Top of Supplied material
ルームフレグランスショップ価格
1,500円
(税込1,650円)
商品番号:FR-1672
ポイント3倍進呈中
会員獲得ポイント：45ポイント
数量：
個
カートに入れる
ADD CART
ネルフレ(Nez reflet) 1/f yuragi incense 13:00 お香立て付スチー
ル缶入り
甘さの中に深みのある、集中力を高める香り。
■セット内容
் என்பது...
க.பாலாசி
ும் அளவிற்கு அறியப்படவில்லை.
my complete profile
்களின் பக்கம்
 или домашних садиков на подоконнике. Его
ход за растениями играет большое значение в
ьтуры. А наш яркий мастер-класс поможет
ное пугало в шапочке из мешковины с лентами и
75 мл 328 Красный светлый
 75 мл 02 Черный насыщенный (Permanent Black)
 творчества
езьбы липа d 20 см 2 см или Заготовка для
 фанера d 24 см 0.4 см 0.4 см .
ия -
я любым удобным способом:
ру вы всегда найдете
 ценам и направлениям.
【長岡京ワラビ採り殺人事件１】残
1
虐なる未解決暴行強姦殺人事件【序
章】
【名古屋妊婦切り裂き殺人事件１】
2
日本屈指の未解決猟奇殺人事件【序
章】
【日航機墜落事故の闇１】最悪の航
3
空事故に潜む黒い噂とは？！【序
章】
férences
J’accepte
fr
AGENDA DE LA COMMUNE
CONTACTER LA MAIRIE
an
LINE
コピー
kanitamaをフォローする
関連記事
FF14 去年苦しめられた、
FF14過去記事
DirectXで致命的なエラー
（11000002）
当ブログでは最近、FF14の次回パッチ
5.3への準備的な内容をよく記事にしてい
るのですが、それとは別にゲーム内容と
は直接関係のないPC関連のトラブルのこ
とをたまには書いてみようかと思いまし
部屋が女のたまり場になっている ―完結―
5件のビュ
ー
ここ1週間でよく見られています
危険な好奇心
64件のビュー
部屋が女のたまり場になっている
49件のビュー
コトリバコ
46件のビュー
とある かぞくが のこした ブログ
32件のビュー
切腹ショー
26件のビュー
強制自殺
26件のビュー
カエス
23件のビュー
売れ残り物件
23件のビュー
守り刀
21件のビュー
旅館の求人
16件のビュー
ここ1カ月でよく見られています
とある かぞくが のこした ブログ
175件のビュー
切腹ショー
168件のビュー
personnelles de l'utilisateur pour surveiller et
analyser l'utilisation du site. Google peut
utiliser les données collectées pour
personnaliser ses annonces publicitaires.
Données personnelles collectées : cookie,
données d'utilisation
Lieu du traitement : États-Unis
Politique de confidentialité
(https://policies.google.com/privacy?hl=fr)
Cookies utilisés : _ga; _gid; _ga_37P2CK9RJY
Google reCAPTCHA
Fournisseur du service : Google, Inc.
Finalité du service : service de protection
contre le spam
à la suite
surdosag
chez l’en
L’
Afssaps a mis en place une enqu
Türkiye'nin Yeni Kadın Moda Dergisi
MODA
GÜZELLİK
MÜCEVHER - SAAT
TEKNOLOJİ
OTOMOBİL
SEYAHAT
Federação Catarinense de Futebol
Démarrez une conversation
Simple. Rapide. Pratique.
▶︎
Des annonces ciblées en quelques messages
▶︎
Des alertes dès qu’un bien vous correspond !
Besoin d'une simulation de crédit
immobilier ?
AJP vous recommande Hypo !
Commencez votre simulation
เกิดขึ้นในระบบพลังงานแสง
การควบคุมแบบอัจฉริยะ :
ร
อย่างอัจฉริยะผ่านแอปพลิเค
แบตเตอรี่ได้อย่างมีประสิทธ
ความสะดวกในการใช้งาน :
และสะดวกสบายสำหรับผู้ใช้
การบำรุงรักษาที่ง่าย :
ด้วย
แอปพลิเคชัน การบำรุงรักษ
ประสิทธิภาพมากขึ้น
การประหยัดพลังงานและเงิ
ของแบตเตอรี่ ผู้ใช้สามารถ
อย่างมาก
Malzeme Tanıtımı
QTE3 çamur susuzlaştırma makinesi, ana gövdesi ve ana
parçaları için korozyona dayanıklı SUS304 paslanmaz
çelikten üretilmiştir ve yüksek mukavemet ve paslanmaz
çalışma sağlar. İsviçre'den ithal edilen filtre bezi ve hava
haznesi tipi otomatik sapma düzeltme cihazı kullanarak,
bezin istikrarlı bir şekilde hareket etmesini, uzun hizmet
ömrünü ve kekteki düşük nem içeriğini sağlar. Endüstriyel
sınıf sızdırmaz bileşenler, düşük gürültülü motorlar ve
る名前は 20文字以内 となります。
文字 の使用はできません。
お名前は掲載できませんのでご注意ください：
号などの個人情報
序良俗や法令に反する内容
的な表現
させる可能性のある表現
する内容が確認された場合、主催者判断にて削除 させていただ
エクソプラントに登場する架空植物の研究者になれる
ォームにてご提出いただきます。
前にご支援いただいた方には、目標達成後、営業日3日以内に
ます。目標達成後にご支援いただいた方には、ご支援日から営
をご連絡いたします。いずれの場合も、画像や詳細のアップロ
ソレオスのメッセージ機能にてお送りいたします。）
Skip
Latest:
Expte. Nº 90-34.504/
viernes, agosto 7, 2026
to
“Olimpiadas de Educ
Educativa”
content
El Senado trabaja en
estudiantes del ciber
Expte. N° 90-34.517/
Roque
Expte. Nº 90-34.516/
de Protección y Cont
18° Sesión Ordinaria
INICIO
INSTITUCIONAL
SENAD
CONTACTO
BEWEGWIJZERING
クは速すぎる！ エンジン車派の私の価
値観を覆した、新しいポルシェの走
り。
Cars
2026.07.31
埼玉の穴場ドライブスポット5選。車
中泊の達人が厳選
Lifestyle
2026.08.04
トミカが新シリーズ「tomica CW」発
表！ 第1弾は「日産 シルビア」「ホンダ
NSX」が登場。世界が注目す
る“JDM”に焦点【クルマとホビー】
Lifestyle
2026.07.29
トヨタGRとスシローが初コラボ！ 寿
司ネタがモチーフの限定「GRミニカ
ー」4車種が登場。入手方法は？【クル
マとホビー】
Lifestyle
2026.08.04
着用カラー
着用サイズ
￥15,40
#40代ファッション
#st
Bottom of Supplied material
> **Your objective**:
Please transcribe each of the entries, exactly as written.

> **Exercise response**:
ルームフレグランスショップ価格
1,500円
(税込1,650円)
商品番号:FR-1672
ポイント3倍進呈中
会員獲得ポイント：45ポイント
数量：
個
カートに入れる
ADD CART
ネルフレ(Nez reflet) 1/f yuragi incense 13:00 お香立て付スチー
ル缶入り
甘さの中に深みのある、集中力を高める香り。
■セット内容
் என்பது...
க.பாலாசி
ும் அளவிற்கு அறியப்படவில்லை.
my complete profile
்களின் பக்கம்
 или домашних садиков на подоконнике. Его
ход за растениями играет большое значение в
ьтуры. А наш яркий мастер-класс поможет
ное пугало в шапочке из мешковины с лентами и
75 мл 328 Красный светлый
 75 мл 02 Черный насыщенный (Permanent Black)
 творчества
езьбы липа d 20 см 2 см или Заготовка для
 фанера d 24 см 0.4 см 0.4 см .
ия -
я любым удобным способом:
ру вы всегда найдете
 ценам и направлениям.
【長岡京ワラビ採り殺人事件１】残
1
虐なる未解決暴行強姦殺人事件【序
章】
【名古屋妊婦切り裂き殺人事件１】
2
日本屈指の未解決猟奇殺人事件【序
章】
【日航機墜落事故の闇１】最悪の航
3
空事故に潜む黒い噂とは？！【序
章】
férences
J’accepte
fr
AGENDA DE LA COMMUNE
CONTACTER LA MAIRIE
an
LINE
コピー
kanitamaをフォローする
関連記事
FF14 去年苦しめられた、
FF14過去記事
DirectXで致命的なエラー
（11000002）
当ブログでは最近、FF14の次回パッチ
5.3への準備的な内容をよく記事にしてい
るのですが、それとは別にゲーム内容と
は直接関係のないPC関連のトラブルのこ
とをたまには書いてみようかと思いまし
部屋が女のたまり場になっている ―完結―
5件のビュ
ー
ここ1週間でよく見られています
危険な好奇心
64件のビュー
部屋が女のたまり場になっている
49件のビュー
コトリバコ
46件のビュー
とある かぞくが のこした ブログ
32件のビュー
切腹ショー
26件のビュー
強制自殺
26件のビュー
カエス
23件のビュー
売れ残り物件
23件のビュー
守り刀
21件のビュー
旅館の求人
16件のビュー
ここ1カ月でよく見られています
とある かぞくが のこした ブログ
175件のビュー
切腹ショー
168件のビュー
personnelles de l'utilisateur pour surveiller et
analyser l'utilisation du site. Google peut
utiliser les données collectées pour
personnaliser ses annonces publicitaires.
Données personnelles collectées : cookie,
données d'utilisation
Lieu du traitement : États-Unis
Politique de confidentialité
(https://policies.google.com/privacy?hl=fr)
Cookies utilisés : _ga; _gid; _ga_37P2CK9RJY
Google reCAPTCHA
Fournisseur du service : Google, Inc.
Finalité du service : service de protection
contre le spam
à la suite
surdosag
chez l’en
L’
Afssaps a mis en place une enqu
Türkiye'nin Yeni Kadın Moda Dergisi
MODA
GÜZELLİK
MÜCEVHER - SAAT
TEKNOLOJİ
OTOMOBİL
SEYAHAT
Federação Catarinense de Futebol
Démarrez une conversation
Simple. Rapide. Pratique.
▶︎
Des annonces ciblées en quelques messages
▶︎
Des alertes dès qu’un bien vous correspond !
Besoin d'une simulation de crédit
immobilier ?
AJP vous recommande Hypo !
Commencez votre simulation
เกิดขึ้นในระบบพลังงานแสง
การควบคุมแบบอัจฉริยะ :
ร
อย่างอัจฉริยะผ่านแอปพลิเค
แบตเตอรี่ได้อย่างมีประสิทธ
ความสะดวกในการใช้งาน :
และสะดวกสบายสำหรับผู้ใช้
การบำรุงรักษาที่ง่าย :
ด้วย
แอปพลิเคชัน การบำรุงรักษ
ประสิทธิภาพมากขึ้น
การประหยัดพลังงานและเงิ
ของแบตเตอรี่ ผู้ใช้สามารถ
อย่างมาก
Malzeme Tanıtımı
QTE3 çamur susuzlaştırma makinesi, ana gövdesi ve ana
parçaları için korozyona dayanıklı SUS304 paslanmaz
çelikten üretilmiştir ve yüksek mukavemet ve paslanmaz
çalışma sağlar. İsviçre'den ithal edilen filtre bezi ve hava
haznesi tipi otomatik sapma düzeltme cihazı kullanarak,
bezin istikrarlı bir şekilde hareket etmesini, uzun hizmet
ömrünü ve kekteki düşük nem içeriğini sağlar. Endüstriyel
sınıf sızdırmaz bileşenler, düşük gürültülü motorlar ve
る名前は 20文字以内 となります。
文字 の使用はできません。
お名前は掲載できませんのでご注意ください：
号などの個人情報
序良俗や法令に反する内容
的な表現
させる可能性のある表現
する内容が確認された場合、主催者判断にて削除 させていただ
エクソプラントに登場する架空植物の研究者になれる
ォームにてご提出いただきます。
前にご支援いただいた方には、目標達成後、営業日3日以内に
ます。目標達成後にご支援いただいた方には、ご支援日から営
をご連絡いたします。いずれの場合も、画像や詳細のアップロ
ソレオスのメッセージ機能にてお送りいたします。）
Skip
Latest:
Expte. Nº 90-34.504/
viernes, agosto 7, 2026
to
“Olimpiadas de Educ
Educativa”
content
El Senado trabaja en
estudiantes del ciber
Expte. N° 90-34.517/
Roque
Expte. Nº 90-34.516/
de Protección y Cont
18° Sesión Ordinaria
INICIO
INSTITUCIONAL
SENAD
CONTACTO
BEWEGWIJZERING
クは速すぎる！ エンジン車派の私の価
値観を覆した、新しいポルシェの走
り。
Cars
2026.07.31
埼玉の穴場ドライブスポット5選。車
中泊の達人が厳選
Lifestyle
2026.08.04
トミカが新シリーズ「tomica CW」発
表！ 第1弾は「日産 シルビア」「ホンダ
NSX」が登場。世界が注目す
る“JDM”に焦点【クルマとホビー】
Lifestyle
2026.07.29
トヨタGRとスシローが初コラボ！ 寿
司ネタがモチーフの限定「GRミニカ
ー」4車種が登場。入手方法は？【クル
マとホビー】
Lifestyle
2026.08.04
着用カラー
着用サイズ
￥15,40
#40代ファッション
#st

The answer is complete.